Listen to the extended interview with Bishop Matthew Kukah:
In a wide-ranging interview the Nigerian bishop looks at the ideas he will be taking home from the Synod and discusses the many challenges facing his country including the problem of poor governance, violence and high levels of corruption. Asked about the threat posed by the radical Islamic group Boko Haram, Bishop Kukah says he believes that both the Western and local media,when reporting on violence in Nigeria, put "too much emphasis" on the sectarian element by focussing too much "on our identities as Moslems and as Catholics."

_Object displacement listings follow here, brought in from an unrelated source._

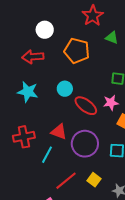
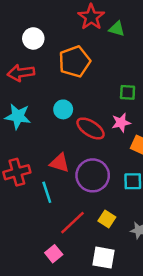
green triangle: (112, 38) -> (117, 29), moved
orange pentagon: (77, 51) -> (75, 62), turned -30
cyan line: (47, 155) -> (47, 192), turned -42

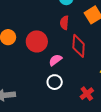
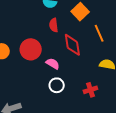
pink semicircle: (55, 60) -> (53, 64), turned 80
red cross: (87, 94) -> (90, 90), turned 32

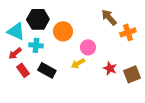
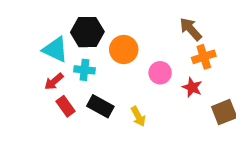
orange cross: (128, 32) -> (204, 57), moved
yellow arrow: (78, 63) -> (138, 116), moved, turned -88
red star: (110, 68) -> (192, 87), moved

At the same time Bishop Kukah says the Nigerian government is not using the right approach for resolving the violent campaign waged by Boko Haram by sending soldiers out onto the streets. "The Nigerian political class," he adds, "has hidden its incompetence by simply presenting the problem as a law and order issue, it's not." He goes on to say that by calling out the military, "the government is diminishing democracy" in Nigeria and is failing to tackle the roots of the problem and the need for dialogue to end the conflict.
Many people have also criticised the violent and heavy-handed approach by the military in trying to flush out the Boko Haram militants and Bishop Kukah agrees with those criticisms: "Ordinary people," he says, are saying we are actually suffering more from the military than from Boko Haram" ... "it's become like an army of occupation."
When it comes to the problem of poor governance, Bishop Kukah says the country is blighted by "monumental corruption." He goes on to say: "Politics in Nigeria is almost like armed banditry" ... as the price is so high and because "a climate of impunity has become so predominant."